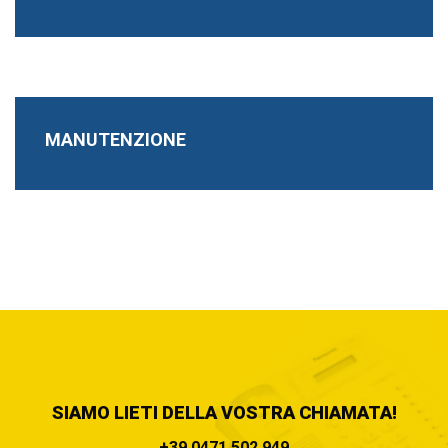
MANUTENZIONE
SIAMO LIETI DELLA VOSTRA CHIAMATA!
+39 0471 502 949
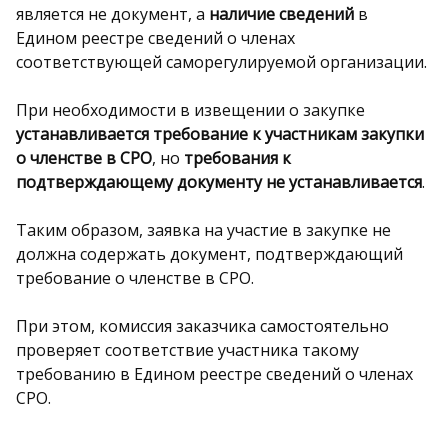
является не документ, а
наличие сведений
в
Едином реестре сведений о членах
соответствующей саморегулируемой организации.
При необходимости в извещении о закупке
устанавливается требование к участникам закупки
о членстве в СРО
, но
требования к
подтверждающему документу не устанавливается
.
Таким образом, заявка на участие в закупке не
должна содержать документ, подтверждающий
требование о членстве в СРО.
При этом, комиссия заказчика самостоятельно
проверяет соответствие участника такому
требованию в Едином реестре сведений о членах
СРО.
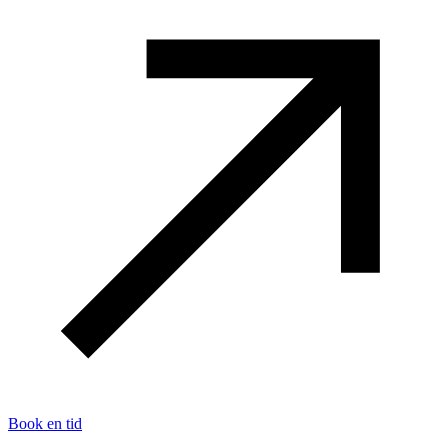
Book en tid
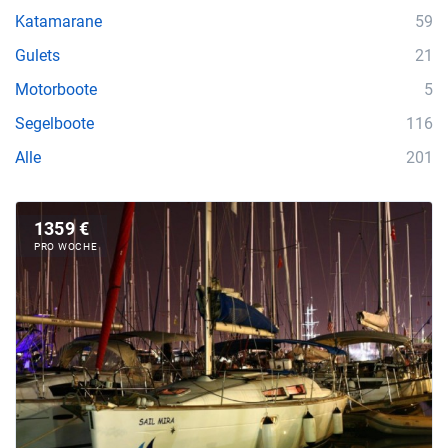
Katamarane
59
Gulets
21
Motorboote
5
Segelboote
116
Alle
201
1359 €
PRO WOCHE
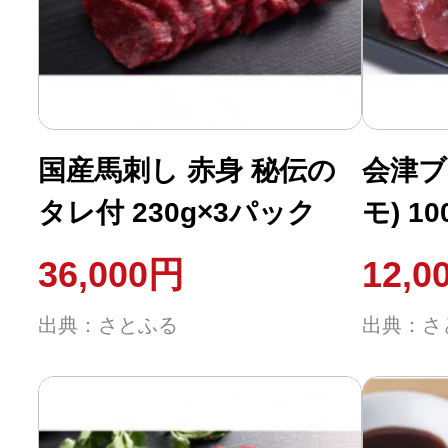
国産馬刺し 赤身 秘伝の
会津ブ
タレ付 230g×3パック
モ) 1
36,000円
12,0
出典：さとふる
出典：さ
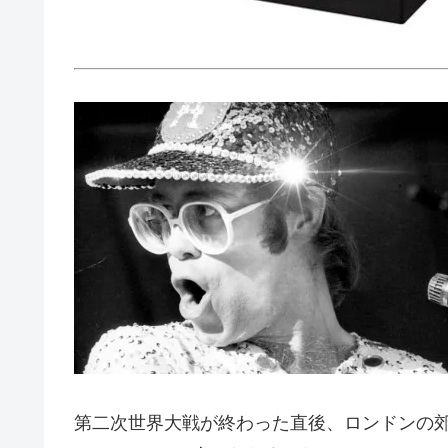
第二次世界大戦が終わった直後、ロンドンの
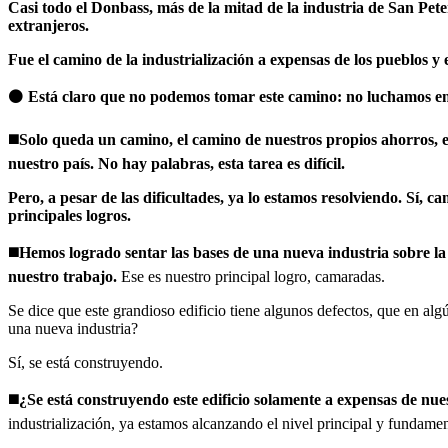
Casi todo el Donbass, más de la mitad de la industria de San Peter
extranjeros.
Fue el camino de la industrialización a expensas de los pueblos y e
⚫️
Está claro que no podemos tomar este camino: no luchamos en v
◼️
Solo queda un camino, el camino de nuestros propios ahorros, el
nuestro país. No hay palabras, esta tarea es difícil.
Pero, a pesar de las dificultades, ya lo estamos resolviendo. Sí, 
principales logros.
◼️
Hemos logrado sentar las bases de una nueva industria sobre la 
nuestro trabajo.
Ese es nuestro principal logro, camaradas.
Se dice que este grandioso edificio tiene algunos defectos, que en algú
una nueva industria?
Sí, se está construyendo.
◼️
¿Se está construyendo este edificio solamente a expensas de nues
industrialización, ya estamos alcanzando el nivel principal y fundame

= = =

| TO DO |
Pictures stay out; repeat all the rest of the records exactly.

| TASK ANSWER |
MANUTENZIONE
SIAMO LIETI DELLA VOSTRA CHIAMATA!
+39 0471 502 949
является не документ, а
наличие сведений
в
Едином реестре сведений о членах
соответствующей саморегулируемой организации.
При необходимости в извещении о закупке
устанавливается требование к участникам закупки
о членстве в СРО
, но
требования к
подтверждающему документу не устанавливается
.
Таким образом, заявка на участие в закупке не
должна содержать документ, подтверждающий
требование о членстве в СРО.
При этом, комиссия заказчика самостоятельно
проверяет соответствие участника такому
требованию в Едином реестре сведений о членах
СРО.
Book en tid
Katamarane
59
Gulets
21
Motorboote
5
Segelboote
116
Alle
201
1359 €
PRO WOCHE
国産馬刺し 赤身 秘伝の
会津ブ
タレ付 230g×3パック
モ) 1
36,000円
12,0
出典：さとふる
出典：さ
第二次世界大戦が終わった直後、ロンドンの
Casi todo el Donbass, más de la mitad de la industria de San Peter
extranjeros.
Fue el camino de la industrialización a expensas de los pueblos y e
⚫️
Está claro que no podemos tomar este camino: no luchamos en v
◼️
Solo queda un camino, el camino de nuestros propios ahorros, el
nuestro país. No hay palabras, esta tarea es difícil.
Pero, a pesar de las dificultades, ya lo estamos resolviendo. Sí, 
principales logros.
◼️
Hemos logrado sentar las bases de una nueva industria sobre la 
nuestro trabajo.
Ese es nuestro principal logro, camaradas.
Se dice que este grandioso edificio tiene algunos defectos, que en algú
una nueva industria?
Sí, se está construyendo.
◼️
¿Se está construyendo este edificio solamente a expensas de nues
industrialización, ya estamos alcanzando el nivel principal y fundame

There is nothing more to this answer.